Their working capital percentage of sales is pretty similar to L.B. Foster's, right around 20%. Their revenue growth for the last couple of fiscal years ended 2021 was right around 5%. We've been seeing that their performance after the end of fiscal 2021 has been above that level, so we're optimistic, and excited to see that the momentum of the business is growing. One of the things to highlight about VanHooseCo is that their profitability stands out. Gross margin's right around 28%, and then their EBITDA margin's at approximately 25%. When you look at what they do, they have a very narrow focus on value-added product lines.

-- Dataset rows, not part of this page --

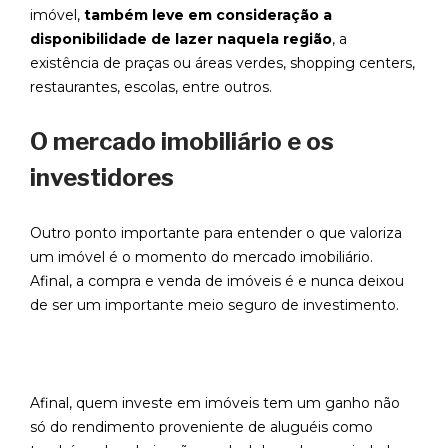
imóvel,
também leve em consideração a
disponibilidade de lazer naquela região
, a
existência de praças ou áreas verdes, shopping centers,
restaurantes, escolas, entre outros.
O mercado imobiliário e os
investidores
Outro ponto importante para entender o que valoriza
um imóvel é o momento do mercado imobiliário.
Afinal, a compra e venda de imóveis é e nunca deixou
de ser um importante meio seguro de investimento.
Afinal, quem investe em imóveis tem um ganho não
só do rendimento proveniente de aluguéis como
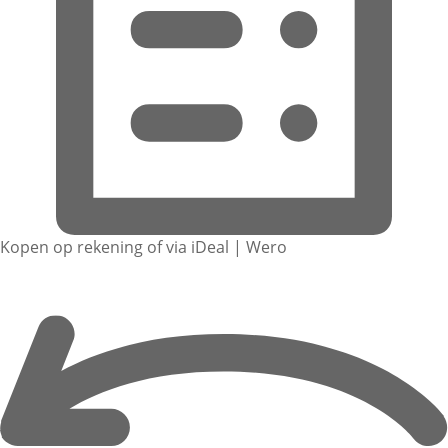
Kopen op rekening of via iDeal | Wero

A significant amount of their business, as John mentioned earlier, is in the commercial industrial space, and very little government work. One of the things that they really perform well at is customer service, making sure product of a high quality is available on time when needed, and customers are willing to pay a premium price for those materials to be available for their most demanding projects. That's something that VanHooseCo's been able to leverage in their operations, and in their financials and something that we expect to continue and grow with and hopefully learn a little bit on our side of the business as well. Very strong financials.

The one mention about capital spending, you can see at the bottom of the schedule, we were about $6.2 million of capital spending in 2021, which brought their pre-operating cash flow to negative $1.6 million. Obviously, a big piece of that was related to the Lebanon investment that was made, which in total was about $8 million over the multiyear investment period. We would say that their ongoing CapEx needs from a maintenance point of view are closer to $1 million per year, right around 3% of sales. You know, feel good about the purchase price and the business that we acquired, and we're looking forward to seeing as part of the L.B. Foster portfolio going forward.

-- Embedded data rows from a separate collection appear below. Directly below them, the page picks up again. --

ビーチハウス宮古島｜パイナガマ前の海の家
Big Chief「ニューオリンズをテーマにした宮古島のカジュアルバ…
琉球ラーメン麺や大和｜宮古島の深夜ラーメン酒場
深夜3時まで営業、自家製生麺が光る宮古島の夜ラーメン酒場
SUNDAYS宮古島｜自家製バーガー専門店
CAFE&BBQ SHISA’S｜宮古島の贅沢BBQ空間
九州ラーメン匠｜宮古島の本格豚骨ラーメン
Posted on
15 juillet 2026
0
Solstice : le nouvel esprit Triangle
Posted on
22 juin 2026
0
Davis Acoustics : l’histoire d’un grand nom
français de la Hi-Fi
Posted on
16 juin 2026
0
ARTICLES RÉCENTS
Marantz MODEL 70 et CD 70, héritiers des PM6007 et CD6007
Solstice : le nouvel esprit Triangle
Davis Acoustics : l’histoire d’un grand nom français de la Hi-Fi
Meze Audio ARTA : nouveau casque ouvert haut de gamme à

On the next slide, I did wanna highlight the fact that we did have an amendment required to our credit facility to accommodate the acquisition. The amendment was approved unanimously by our bank group, and basically, they had to approve the VanHooseCo acquisition as a permitted acquisition under the revolving credit facility due to its size. The key terms of the amendment, you can see the permitted acquisition reference there. Also, the maximum gross leverage ratio was increased from 3.25x-4x at the acquisition closing date and as of the end of our Q3 .

There's a step-down in that leverage ratio by 25 basis points as of the end of December and then on down through to the end of the June quarter in 2023 when we get back to 3.25x , which is the pre-amendment level, and then going forward. The additional pricing tier was added because the previous cap on the facility was 3.25 was set up to 4. There was an additional pre-pricing tier that was added. Lastly, many of the facilities that are being renewed at the moment are going through the conversion from LIBOR-based pricing to SOFR-based pricing. That's something that we accomplished with this amendment as well.

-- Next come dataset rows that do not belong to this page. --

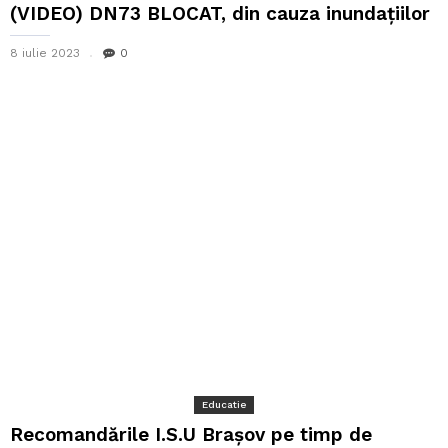
(VIDEO) DN73 BLOCAT, din cauza inundațiilor
8 iulie 2023
0
Educatie
Recomandările I.S.U Brașov pe timp de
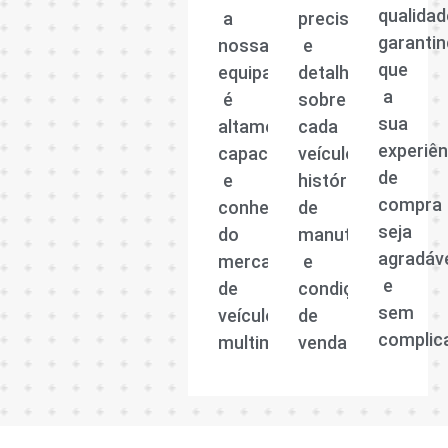
qualidad
a
precisas
garanti
nossa
e
que
equipa
detalhadas
a
é
sobre
sua
altamente
cada
experiên
capacitada
veículo,
de
e
histórico
compra
conhecedora
de
seja
do
manutenção
agradáv
mercado
e
e
de
condições
sem
veículos
de
complic
multimarcas.
venda.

Our bank group's been very supportive as we're transitioning towards the accelerated growth component of our playbook, and really thank them for their continuing support as we transform L.B. Foster. With that, I'll turn it back over to John for his closing remarks. John?

John Kasel
President and CEO, L.B. Foster

Thanks, Bill. I really appreciate it. I'd first like to thank the entire L.B. Foster team, really making these things happen. If you look at these four specific strategic actions we have taken over the last two months on top of a really nice sequential improvement in our revenue and gross profit, the team is really focused. It's easy to do, I guess, when you have a strategy, but more importantly, we're executing on that strategy. Making the actual VanHooseCo situation come to light and making it happen really falls in the hands of three of our individuals, and I'd like to call them out especially today. William Treacy, Marc Muratore, and Sean Reilly.

For the most part, these gentlemen have given up their personal lives and really been living in Tennessee for the better part of six months, and I'd like to personally thank them for what they've done. The ability for this transaction would not have been possible without their hard work and efforts. Thank you to the three of them to making it happen. Also important is the Jeff VanHoose and Don Atkins. From the first days we met back in December of last year, it was clear that they wanna leave a legacy in their business. They're staying on with the business for a period of time, but they wanna leave a legacy, and it became very clear that the L.B. Foster and CXT operation was gonna make that happen.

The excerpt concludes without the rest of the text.